Students must bring their own laptop and have admin/root access on it. The laptop should have at least 4 GB RAM and 20 GB of free disk space and a working copy of the latest Kali Operating System. Kali OS should be run inside a Virtual machine (e.g. VMware Workstation/Fusion/Player or Virtual Box).

What Students Should Bring

See student requirement

What Students Will Be Provided With

Access to a hacking lab not just during the course but for 30 days after the class too. This gives them plenty of time to practice the concepts taught in the class. Numerous scripts and tools will also be provided during the training, along with student handouts.

Trainers

Sunil Yadav is an information security professional over 8+ years of experience in application security, mobile security, and source code review. Consulting experience with large organizations across different sectors assessing network, system and application security. Conducted national and international training and seminars on web application security, threat modeling, mobile security and secure coding. Won credits and accolades from organizations like Microsoft, LinkedIn, Yahoo, Nokia, PayPal, Apache and Oracle for identifying and reporting security vulnerabilities in their products

Sudhanshu Chauhan is an information security professional working as a Principal Security Consultant at NotSoSecure.
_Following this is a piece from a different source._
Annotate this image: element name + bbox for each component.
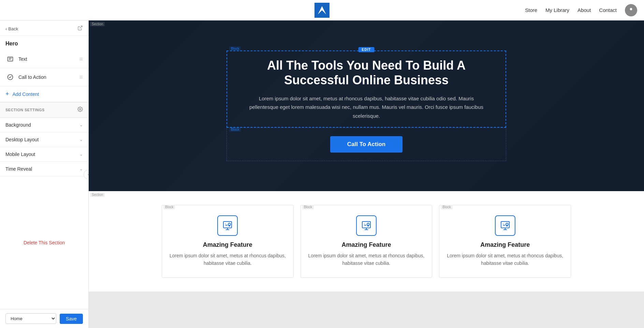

He is one of the core contributors to Datasploit (Open Source OSINT Framework). Sudhanshu has written various articles on a wide range of topics including Cyber Threats, Vulnerability Assessment, Honeypots, Metadata etc. and Co-authored 'Hacking Web Intelligence'. He has been a speaker at various conferences such as Ground Zero Summit (New Delhi) 2015, CyberHackathon Bar-Ilan University (Israel) 2016), BlackHat Arsenal (Las Vegas, US) 2017. Sudhanshu has identified multiple critical vulnerabilities in various applications of organisations like Adobe, ATT, Freelancer, Yandex etc.

Sumit Siddharth (Sid) is the founder of NotSoSecure (www.notsosecure.com), a specialist IT security firm delivering high-end IT security consultancy and Training. Prior to NotSoSecure, he worked as Head of Penetration Testing for a leading IT security company in UK. He has more than 9 years of experience in Penetration Testing. Sid has authored a number of whitepapers and tools. He has been a Speaker/Trainer at many security conferences including numerous Black Hat, DEF CON, OWASP Appsec, HITB etc. Sid is also a co-author of the book SQL Injection: Attacks and Defence (2nd edition). Over the years, Sid has identified several critical flaws in leading software and helped fix these bugs. These include products from Microsoft, Oracle, Intel, Wordpress etc. He has trained several security consultants/penetration testers and helped them get better at their job.